How Does White Wine Differ From Red Wine?


Color and Flavor

  • White wine differs from red wine in a variety of ways, including the obvious difference in color. Red wine is a rich burgundy color and sometimes so full bodied one can't see through the glass. This is not the case with white wines, of which one is able to see through the wine glass. White wines are sweeter than red wines, which may be more tangy and dry due to the way that red wine is processed with the stalks and stems, seeds and skins of grapes, producing a distinctively bold flavor. White wine may be preferred by drinkers who haven't acquired a taste for full-bodied red wine. There exists a rosé wine which is light and tastes like a cross between a red and a white wine, with a sweeter flavor than red wine. Rosé (pink) wine may be used as a "crossover" drink by white wine drinkers wanting to experience the difference in taste and richness before trying red wine.

Pressing Red Grapes

  • During the fermentation process of red wine, the grapes are re-pressed several times in order to extract the full flavor of the grapes and to release tannins which give the red wine its full body and substantial flavor and bouquet. White wine is not fermented in the same way as red wine, having only one pressing, which gives the wine its light, crisp clean flavor without the depth of body that give red wines such character.

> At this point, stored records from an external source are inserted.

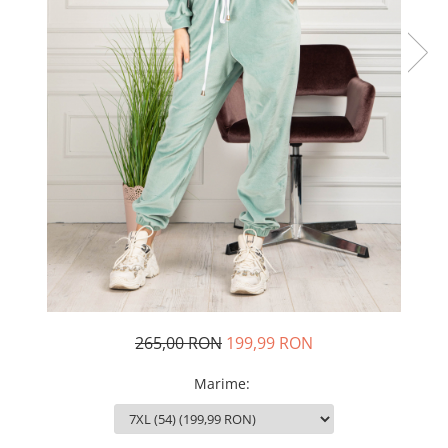
Rochii de seara
Rochii din dantela
Rochii din tafta
Rochii cu paiete
Rochii din tul
Rochii din catifea
Rochii din Barbie/Bistrech
Rochii din saten
Rochii voal
Rochii cu imprimeu
265,00 RON
199,99 RON
Marime
: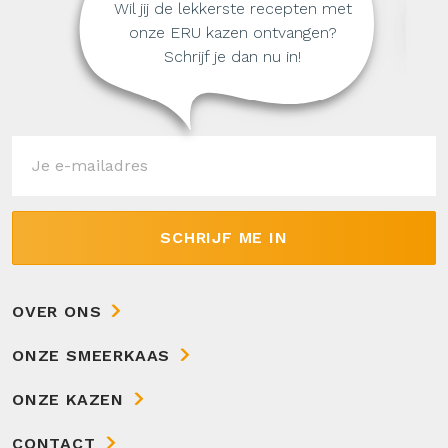
Wil jij de lekkerste recepten met
onze ERU kazen ontvangen?
Schrijf je dan nu in!
SCHRIJF ME IN
OVER ONS
ONZE SMEERKAAS
ONZE KAZEN
CONTACT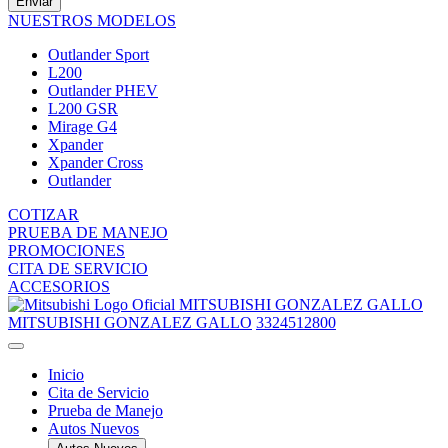
Enviar
NUESTROS MODELOS
Outlander Sport
L200
Outlander PHEV
L200 GSR
Mirage G4
Xpander
Xpander Cross
Outlander
COTIZAR
PRUEBA DE MANEJO
PROMOCIONES
CITA DE SERVICIO
ACCESORIOS
MITSUBISHI GONZALEZ GALLO
MITSUBISHI GONZALEZ GALLO
3324512800
Inicio
Cita de Servicio
Prueba de Manejo
Autos Nuevos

Red wine is usually aged in oak vats to impart even more flavor from the wood.

Wines and Food

  • Red wines such as claret and port with their full bodied flavors are best served with meats such as roast beef, venison, lamb, game birds and meats cooked in rich dark-colored sauces to complement each other's intensely layered flavors. On the other end of the spectrum, white wines are matched to lighter fare such as poultry, rabbit, pork and fish.